I was born in a suburban area of Birmingham to Bangladeshi parents, who immigrated to the UK in the early 1980s. They embarked on a remarkable journey to start a new life in a country that was, in every sense of the word, very foreign to them.

Growing up with my five siblings, I knew I was ‘different’. My parents strived to give us the best life possible and pushed us all to succeed. As a result, I always did very well at school with nothing less than As across the board – despite going to a comprehensive school where academic achievements and success stories were few and far between!

I knew quite early on that I wanted to be a lawyer. It was a career that seemed so unattainable to someone like me, but that’s what made me want it more. And once I moved to London to study law, the doors I always thought were closed to me felt somewhat ajar.

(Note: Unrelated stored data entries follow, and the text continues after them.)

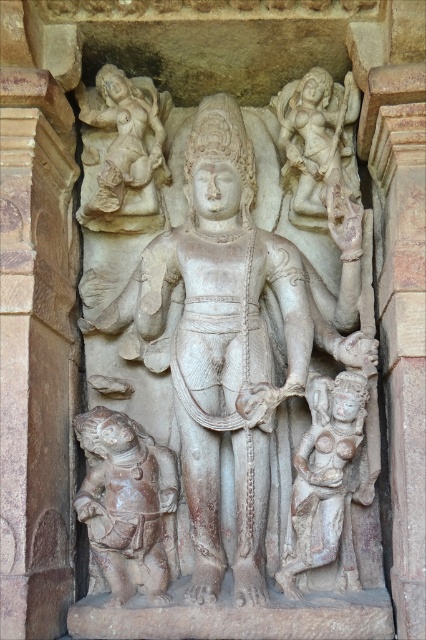 Question: Which of the following is the farthest from the observer?

Choices:
 (A) (157, 124)
 (B) (94, 540)

Answer: (A)

Question: Can you confirm if white stone statue at center is positioned below smooth stone statue at upper left?

Choices:
 (A) no
 (B) yes

Answer: (B)

Question: Is white stone figure at lower center to the left of smooth stone statue at upper left from the viewer's perspective?

Choices:
 (A) no
 (B) yes

Answer: (A)

Question: Among these points, which one is farthest from the camera?

Choices:
 (A) (141, 152)
 (B) (120, 460)

Answer: (A)

Question: Which point is closer to the camera?

Choices:
 (A) (216, 304)
 (B) (336, 403)
 (C) (103, 516)
 (D) (135, 132)

Answer: (B)

Question: Does white stone statue at center lie in front of white stone figure at lower center?

Choices:
 (A) yes
 (B) no

Answer: (A) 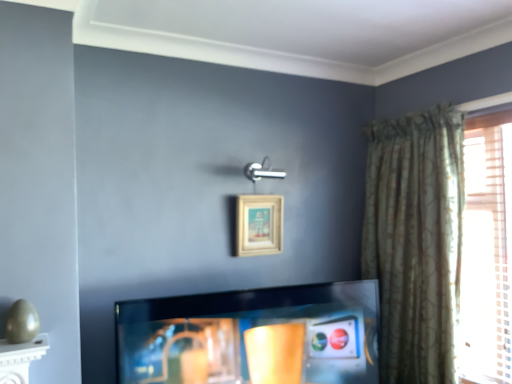 Question: Does point (365, 344) appear closer or farther from the camera than point (398, 284)?

Choices:
 (A) closer
 (B) farther

Answer: (A)

Question: Looking at the image, does shiny black tv at center seem bigger or smaller compared to green textured curtain at right?

Choices:
 (A) big
 (B) small

Answer: (B)

Question: Which object is the closest to the shiny black tv at center?

Choices:
 (A) green textured curtain at right
 (B) beige wooden picture frame at upper center

Answer: (B)

Question: Which object is the closest to the green textured curtain at right?

Choices:
 (A) shiny black tv at center
 (B) beige wooden picture frame at upper center

Answer: (A) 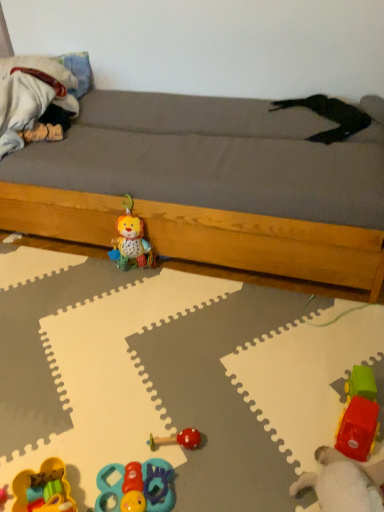 Locate an element on the screen. The height and width of the screenshot is (512, 384). free space on the front side of plush fabric lion at center, the 2th toy when ordered from left to right is located at coordinates (132, 295). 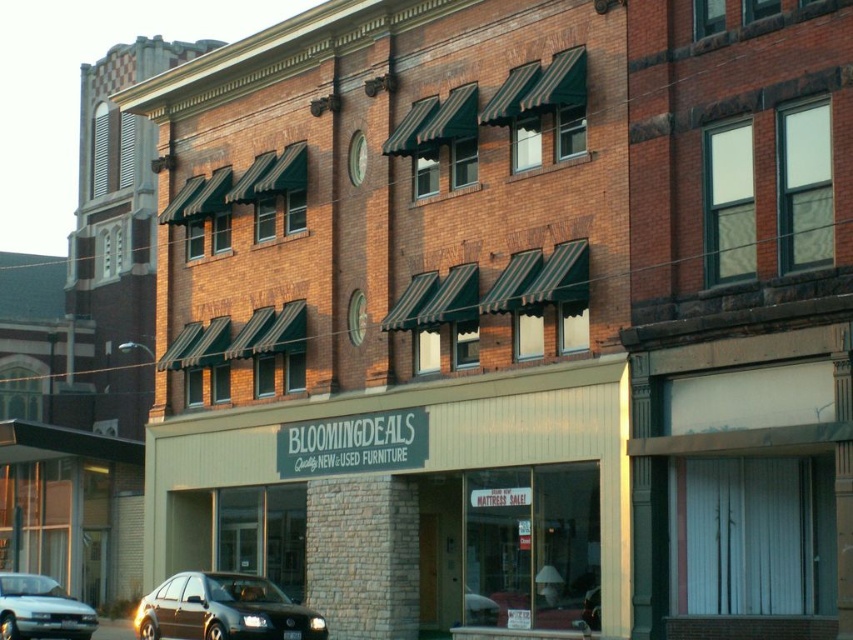 You are a delivery person trying to park a 15.5 feet long truck between the satin black sedan at lower left and the silver metallic sedan at lower left. Is there enough space for the truck?

The satin black sedan at lower left is 16.07 feet away from the silver metallic sedan at lower left. Since the truck is 15.5 feet long, it can fit between them as there is sufficient space.

You are a delivery driver who needs to back out of the parking spot in front of the BLOOMINGDEALS store. You see a satin black sedan at lower left and a silver metallic sedan at lower left. Which car is positioned higher up relative to the storefront, and would that affect your backing out?

The satin black sedan at lower left is located above the silver metallic sedan at lower left. Since it is higher up, this might mean it is parked closer to the storefront, potentially blocking your path when backing out. You should check for any obstructions caused by the satin black sedan at lower left before proceeding.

I wasn’t ‘out’ at all to anyone. For me, it was not only the fear of the unknown and a desperate desire to avoid awkward conversations but also the fear of the affirmation – coming out to myself!

Workplace Inclusivity

Throughout my academic and professional life, I often convinced myself that I didn’t deserve all that I had achieved – that somehow, I had fluked it and my luck would run out soon.

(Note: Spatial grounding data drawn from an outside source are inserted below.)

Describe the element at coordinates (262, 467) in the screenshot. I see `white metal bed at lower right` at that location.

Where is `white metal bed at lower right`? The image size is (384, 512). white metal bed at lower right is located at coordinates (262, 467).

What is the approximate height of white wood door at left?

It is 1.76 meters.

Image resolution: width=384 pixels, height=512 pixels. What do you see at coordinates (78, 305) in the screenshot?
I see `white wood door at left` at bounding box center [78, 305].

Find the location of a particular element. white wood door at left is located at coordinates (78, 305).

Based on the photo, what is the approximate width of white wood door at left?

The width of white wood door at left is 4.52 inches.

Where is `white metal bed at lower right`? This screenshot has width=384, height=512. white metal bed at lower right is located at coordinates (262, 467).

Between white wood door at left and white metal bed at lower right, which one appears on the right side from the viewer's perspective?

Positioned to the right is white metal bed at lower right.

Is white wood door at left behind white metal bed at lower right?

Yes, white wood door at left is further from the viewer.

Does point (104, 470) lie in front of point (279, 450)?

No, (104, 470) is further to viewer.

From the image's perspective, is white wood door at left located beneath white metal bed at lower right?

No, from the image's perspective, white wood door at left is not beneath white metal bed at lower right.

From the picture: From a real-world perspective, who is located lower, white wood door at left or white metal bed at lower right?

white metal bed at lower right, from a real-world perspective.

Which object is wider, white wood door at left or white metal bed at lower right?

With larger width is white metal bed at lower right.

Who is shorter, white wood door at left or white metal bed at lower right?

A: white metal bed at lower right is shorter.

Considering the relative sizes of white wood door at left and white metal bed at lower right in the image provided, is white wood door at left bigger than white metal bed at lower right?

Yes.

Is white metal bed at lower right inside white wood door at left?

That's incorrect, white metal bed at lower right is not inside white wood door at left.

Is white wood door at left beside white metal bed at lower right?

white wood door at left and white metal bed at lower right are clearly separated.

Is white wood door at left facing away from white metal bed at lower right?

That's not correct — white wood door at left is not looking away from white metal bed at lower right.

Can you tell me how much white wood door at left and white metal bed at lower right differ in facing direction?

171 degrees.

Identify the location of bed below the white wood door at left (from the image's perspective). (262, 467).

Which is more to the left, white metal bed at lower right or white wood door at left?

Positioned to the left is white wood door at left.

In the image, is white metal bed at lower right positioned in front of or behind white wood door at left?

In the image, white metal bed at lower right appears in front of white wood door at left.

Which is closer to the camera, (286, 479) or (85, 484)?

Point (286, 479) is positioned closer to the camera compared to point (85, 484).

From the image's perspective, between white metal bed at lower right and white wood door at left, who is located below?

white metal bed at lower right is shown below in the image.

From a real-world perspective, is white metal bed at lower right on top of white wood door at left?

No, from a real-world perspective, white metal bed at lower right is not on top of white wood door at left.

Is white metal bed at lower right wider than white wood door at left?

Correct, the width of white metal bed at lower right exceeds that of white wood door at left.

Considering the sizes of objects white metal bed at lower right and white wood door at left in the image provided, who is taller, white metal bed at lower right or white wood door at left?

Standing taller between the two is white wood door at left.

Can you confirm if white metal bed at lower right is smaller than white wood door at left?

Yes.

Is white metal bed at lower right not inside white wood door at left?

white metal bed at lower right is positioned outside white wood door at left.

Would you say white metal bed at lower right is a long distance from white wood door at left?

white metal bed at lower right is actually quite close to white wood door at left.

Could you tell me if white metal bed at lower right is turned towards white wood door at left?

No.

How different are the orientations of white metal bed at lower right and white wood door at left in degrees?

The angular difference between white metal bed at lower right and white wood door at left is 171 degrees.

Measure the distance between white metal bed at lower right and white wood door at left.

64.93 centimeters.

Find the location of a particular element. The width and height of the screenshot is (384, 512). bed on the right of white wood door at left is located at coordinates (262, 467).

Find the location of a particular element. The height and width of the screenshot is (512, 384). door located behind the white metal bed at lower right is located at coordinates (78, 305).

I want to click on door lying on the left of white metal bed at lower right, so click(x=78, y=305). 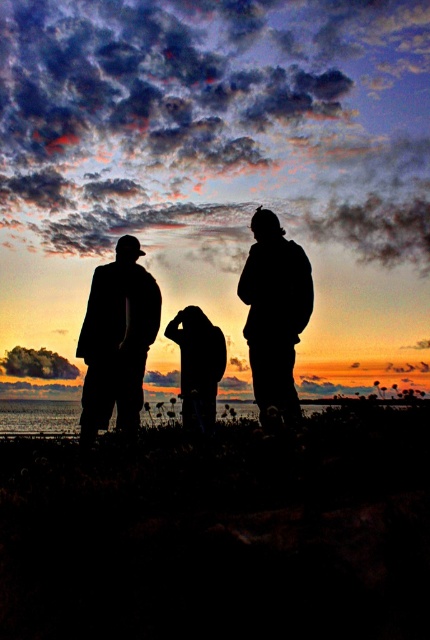 You are a photographer trying to capture the sunset scene. You notice the silhouette suit at left and the silhouette jacket at right. Which silhouette is wider in the image?

The silhouette suit at left is wider than the silhouette jacket at right in the image.

You are standing on the grassy beach at lower center and want to walk to the silhouette jacket at right. Is there enough space to move sideways without stepping into the water?

The grassy beach at lower center might be wider than silhouette jacket at right, so there could be enough space to move sideways without stepping into the water. However, the exact width isn not specified, so caution is advised. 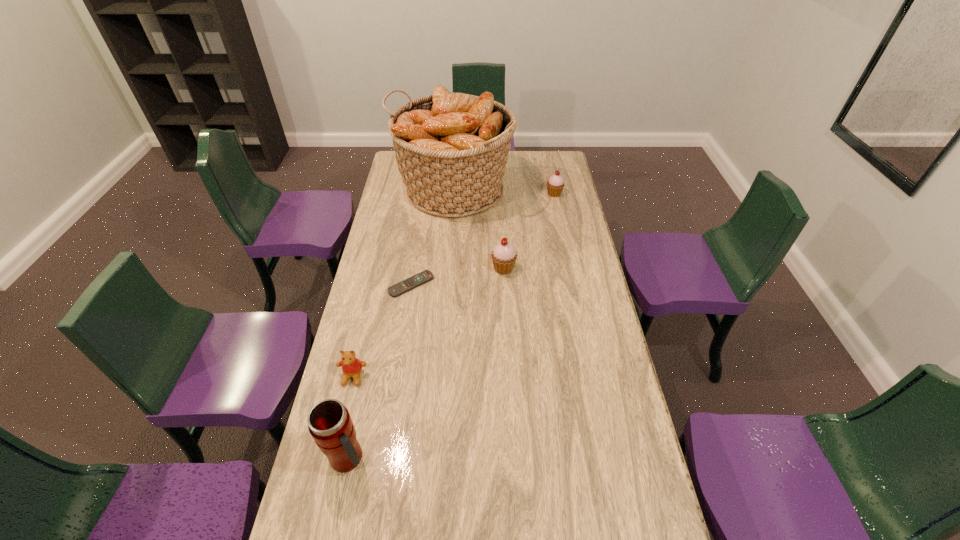 Observe the arrangement of all cupcakes in the image. To keep them evenly spaced, where would you place another cupcake on the left? Please locate a free space. Please provide its 2D coordinates. Your answer should be formatted as a tuple, i.e. [(x, y)], where the tuple contains the x and y coordinates of a point satisfying the conditions above.

[(426, 382)] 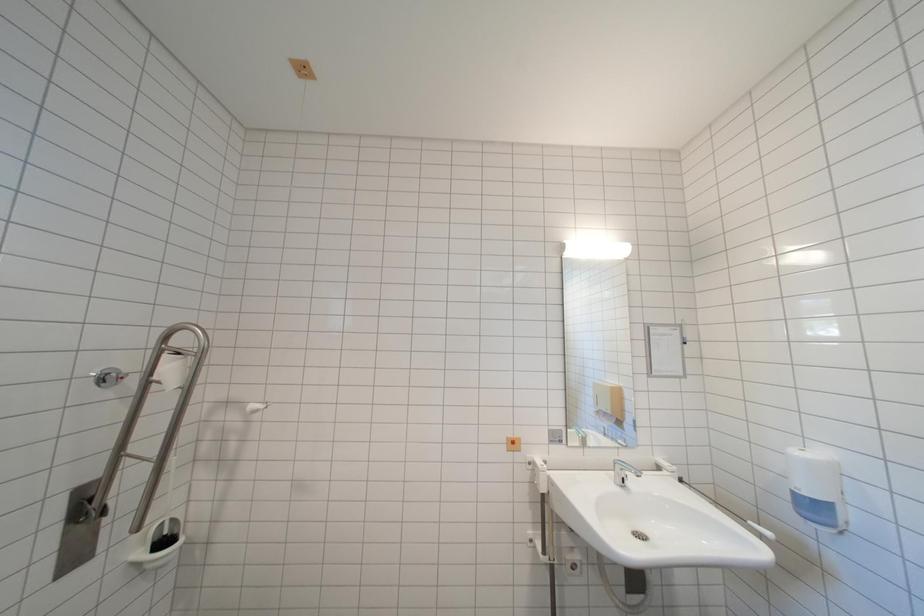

Social interactions in the workplace were awkward. Simple conversations about what I did over the weekend were very well rehearsed and edited when delivered, for fear of inadvertently ‘outing’ myself. Getting my foot in the proverbial door was hard enough and being gay and Asian was only going to make my prospects more difficult, so I thought!

The ‘editing’ only got me so far, and I ‘slipped up’ during a conversation with my supervisor in my first seat rotation. Immediately, I felt the urge to justify myself and proceeded to do so when they stopped me mid-way. “What are doing? You don’t need to justify who you are!” my supervisor said. That moment changed my life forever.

A huge weight was lifted off my shoulders. From that moment on, I was overwhelmed by the support shown by my colleagues. It was, dare I say it, ‘normal’. And I soon realised there was a whole community of us – people just like me.

Fast forward a few years, I am now a senior associate in the real estate finance team at BCLP, where I have been for over four years. There are plenty of visible role models within my firm and I also feel confident to be my true, authentic self.

My Surrogacy Journey

Last year, I got married. My husband and I have always wanted a family of our own and together, we’ve embarked on an incredible journey to become parents.

As I write this, we are 20 weeks pregnant, and our son is due in October. We are forever grateful to our friend, who we met through SurrogacyUK, for carrying our son and making our dreams come true.

My firm has shown me great support in my surrogacy journey, from time off to attend fertility appointments and scans to putting in supportive measures for others who may embark on a similar journey in the future. Today, families exist in various forms beyond the traditional nuclear family, and more firms need to acknowledge, respect and support diverse family structures as society progresses and evolves.

Visibility and representation are important but there is still work to be done. However, from when I started to where the profession is now, I am very proud to see the progress that we have made.

Self-reflection

Why can’t you just be like everyone else?

Being ‘different’ is what makes me special and that is to be celebrated. What a boring workplace and world it would be if we were all the ‘same’!

We’ll never be able to show our faces in the community again.

Life’s too short and it’s my life so I’m going to live it to the fullest. I used to feel sorry for those with narrow-minded views, but I think there is a lot to be done in educating said communities.

You’ll never make it and if you do, you’ll never succeed as a lawyer because of who you are. How are you ever going to be able to have a family?

Well, my journey speaks for itself!

I am the role model that I would have liked growing up. If my story positively helps at least one person, then I have done my job. Happy Pride!